| Your goal |
From the entries, copy out every line in which the word "ведома" is found.

| The data |
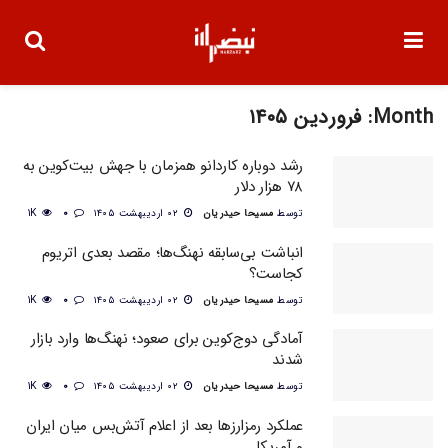
Month:
فروردین ۱۴۰۵
رشد دوباره کاردانو همزمان با جهش بیت‌کوین به
۷۸ هزار دلار
توسط
مسیحا حیدریان
۰۲ اردیبهشت ۱۴۰۵
0
1K
انباشت بی‌سابقه نهنگ‌ها؛ مقصد بعدی اتریوم
کجاست؟
توسط
مسیحا حیدریان
۰۲ اردیبهشت ۱۴۰۵
0
1K
آمادگی دوج‌کوین برای صعود؛ نهنگ‌ها وارد بازار
شدند
توسط
مسیحا حیدریان
۰۲ اردیبهشت ۱۴۰۵
0
1K
عملکرد رمزارزها بعد از اعلام آتش‌بس میان ایران
و آمریکا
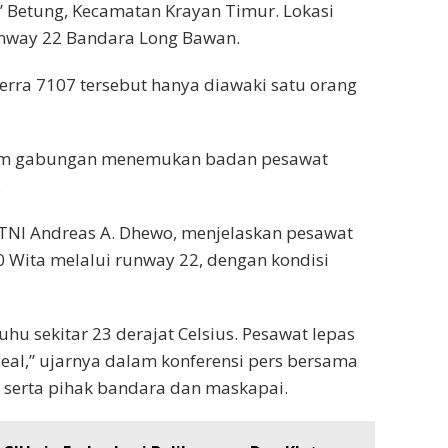
’ Betung, Kecamatan Krayan Timur. Lokasi
runway 22 Bandara Long Bawan.
ierra 7107 tersebut hanya diawaki satu orang
 tim gabungan menemukan badan pesawat
.
NI Andreas A. Dhewo, menjelaskan pesawat
 Wita melalui runway 22, dengan kondisi
hu sekitar 23 derajat Celsius. Pesawat lepas
deal,” ujarnya dalam konferensi pers bersama
, serta pihak bandara dan maskapai.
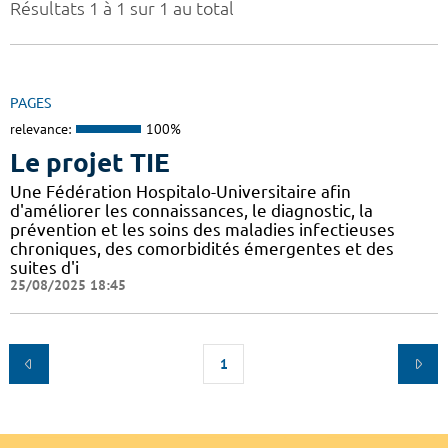
Résultats 1 à 1 sur 1 au total
PAGES
relevance:
100%
Le projet TIE
Une Fédération Hospitalo-Universitaire afin
d'améliorer les connaissances, le diagnostic, la
prévention et les soins des maladies infectieuses
chroniques, des comorbidités émergentes et des
suites d'i
25/08/2025 18:45
1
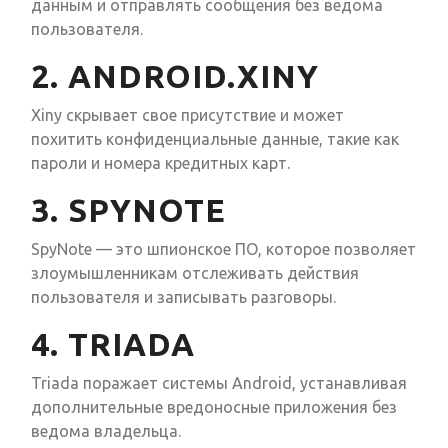
данным и отправлять сообщения без ведома
пользователя.
2. ANDROID.XINY
Xiny скрывает свое присутствие и может
похитить конфиденциальные данные, такие как
пароли и номера кредитных карт.
3. SPYNOTE
SpyNote — это шпионское ПО, которое позволяет
злоумышленникам отслеживать действия
пользователя и записывать разговоры.
4. TRIADA
Triada поражает системы Android, устанавливая
дополнительные вредоносные приложения без
ведома владельца.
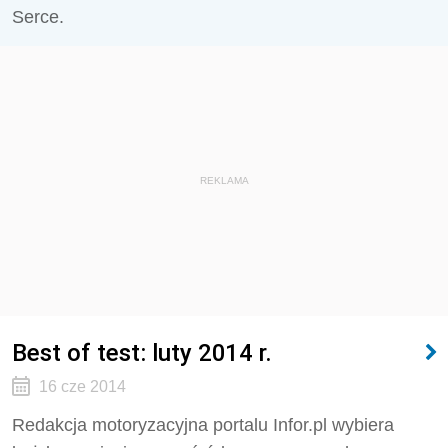
Serce.
REKLAMA
Best of test: luty 2014 r.
16 cze 2014
Redakcja motoryzacyjna portalu Infor.pl wybiera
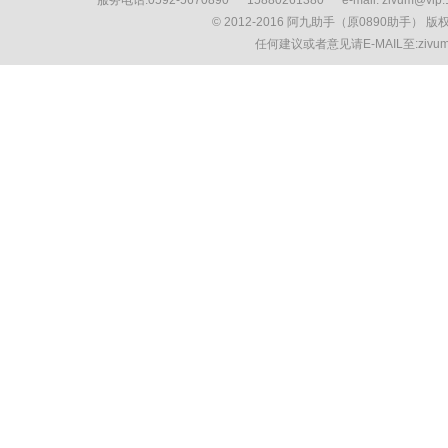
服务电话:0592-5670890 15880261380 e-mail: zivum
© 2012-2016 阿九助手（原0890助手） 
任何建议或者意见请E-MAIL至:ziv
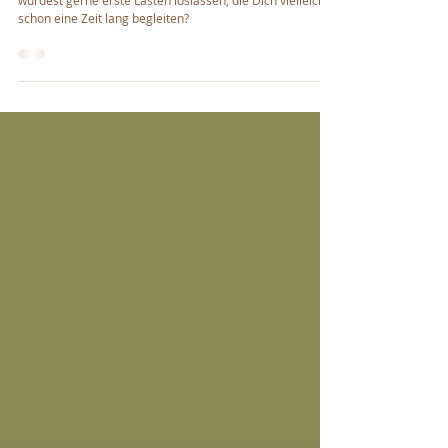
Gruppenbehandlungen im Loulan in
Lüneburg
Du möchtest Energiearbeit & Reiki kennenlernen? Du
würdest gerne erste Lasten loslassen, die Dich vielleicht
schon eine Zeit lang begleiten?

| Solution below |
данным и отправлять сообщения без ведома
ведома владельца.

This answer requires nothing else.